Im 18. Jahrhundert erlebte das Aostatal einen grossen wirtschaftlichen Aufschwung: Die Ablösung der Grundzinsen (1784), der letzten Feudalrechte, die Einführung neuer Nutzpflanzen (Mais, Kartoffel) und technische Verbesserungen gaben der Landwirtschaft neuen Auftrieb. Dank dem Abbau von Blei, Eisen, Mangan, Anthrazit und Gold sowie mit der Eisenverhüttung entstand eine blühende Industrie. Nach dem Zweiten Weltkrieg machte das Tal einen tiefgreifenden wirtschaftlichen Strukturwandel durch. Der Ackerbau geriet in eine Krise und spielt heute nur noch eine untergeordnete Rolle; einzig die Viehzucht und der Weinbau scheinen dem Wandel widerstehen zu können. Die Grossindustrie (Eisenverhüttung, Kunstseide) ist am Verschwinden, die kleinen und mittleren Unternehmen entwickeln sich nur zaghaft. Gegenwärtig stammen die Einkünfte vor allem aus dem Dienstleistungssektor (Verwaltung, Handel, Spielcasino in Saint-Vincent), und einzig der Tourismus scheint interessante Zukunftsperspektiven zu eröffnen (z.B. Feriengebiete Breuil-Cervinia, Gressoney-Saint-Jean, Courmayeur).
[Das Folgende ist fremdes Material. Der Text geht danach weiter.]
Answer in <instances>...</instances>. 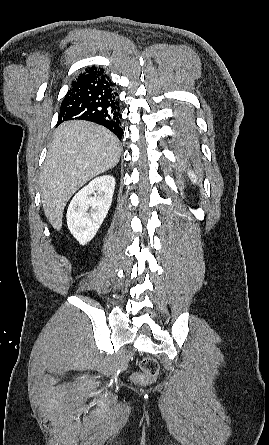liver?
Masks as SVG:
<instances>
[{
    "label": "liver",
    "mask_w": 269,
    "mask_h": 445,
    "mask_svg": "<svg viewBox=\"0 0 269 445\" xmlns=\"http://www.w3.org/2000/svg\"><path fill=\"white\" fill-rule=\"evenodd\" d=\"M120 156L119 140L102 126L73 120L55 130L40 173L43 210L54 229H61L64 208L73 194L115 167Z\"/></svg>",
    "instance_id": "obj_1"
}]
</instances>
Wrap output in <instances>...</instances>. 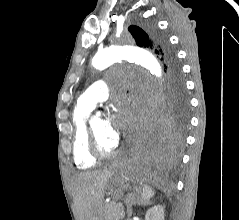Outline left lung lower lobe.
<instances>
[{"label":"left lung lower lobe","instance_id":"1","mask_svg":"<svg viewBox=\"0 0 239 220\" xmlns=\"http://www.w3.org/2000/svg\"><path fill=\"white\" fill-rule=\"evenodd\" d=\"M182 143L181 130L168 120L160 134L136 159V168L144 174H160L177 162Z\"/></svg>","mask_w":239,"mask_h":220}]
</instances>
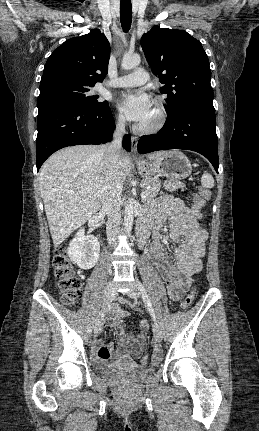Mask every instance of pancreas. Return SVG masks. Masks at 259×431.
<instances>
[{"label": "pancreas", "instance_id": "cf45deb5", "mask_svg": "<svg viewBox=\"0 0 259 431\" xmlns=\"http://www.w3.org/2000/svg\"><path fill=\"white\" fill-rule=\"evenodd\" d=\"M141 186L147 192V199H152L157 196L162 187L161 181L157 177L145 178L141 181ZM163 187L170 191H176L178 188H185V185L177 180L165 181Z\"/></svg>", "mask_w": 259, "mask_h": 431}]
</instances>
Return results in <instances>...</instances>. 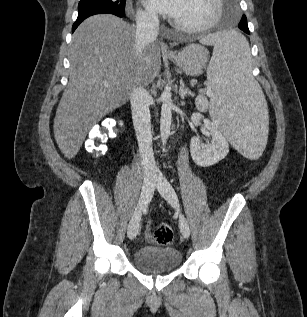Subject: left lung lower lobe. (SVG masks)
I'll return each mask as SVG.
<instances>
[{"instance_id": "obj_1", "label": "left lung lower lobe", "mask_w": 307, "mask_h": 317, "mask_svg": "<svg viewBox=\"0 0 307 317\" xmlns=\"http://www.w3.org/2000/svg\"><path fill=\"white\" fill-rule=\"evenodd\" d=\"M238 27L245 33L250 34L248 25H247V20L240 21Z\"/></svg>"}]
</instances>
Seit dem Ende des Faschismus sind die Beziehungen zwischen dem Aostatal und den Westschweizer Kantonen wieder enger geworden, wozu unter anderem 1964 die Eröffnung des Strassentunnels am Grossen St. Bernhard beitrug. Die Chorherren vom Grossen St. Bernhard gründeten 1951 in Aosta eine landwirtschaftliche Schule, die später zu einem Agrarinstitut ausgebaut wurde. Sie leistete einen entscheidenden Beitrag zur Entwicklung der Landwirtschaft und insbesondere des Weinbaus im Aostatal. Seit den 1980er Jahren wurden Organisationen für internationale Zusammenarbeit ins Leben gerufen, zum Beispiel die Communauté de travail des Alpes occidentales (Cotrao), die regelmässige Kontakte zwischen kulturellen Vereinigungen, Beamten und Politikern der Regionen Aostatal, Piemont, Rhône-Alpes sowie der Kantone Genf, Waadt und Wallis sicherstellen und die Realisierung gemeinsamer Projekte ermöglichen.

Quellen und Literatur

  • J.A. Duc, Histoire de l'Eglise d'Aoste, 10 Bde., 1901-15 (Neudr. 1985-)
  • La Valle d'Aosta, 2 Bde., 1959
  • L. Colliard, La culture valdôtaine au cours des siècles, 1965 (21976)
  • B. Janin, Le Val d'Aoste, 1968 (41991)
  • A. Zanotto, Histoire de la Vallée d'Aoste, 1968 (21980)
Weblinks
Normdateien
GND

Zitiervorschlag

Alexis Bétemps: "Aostatal", in: Historisches Lexikon der Schweiz (HLS), Version vom 18.06.2002, übersetzt aus dem Französischen. Online: https://hls-dhs-dss.ch/de/articles/007023/2002-06-18/, konsultiert am 29.03.2024.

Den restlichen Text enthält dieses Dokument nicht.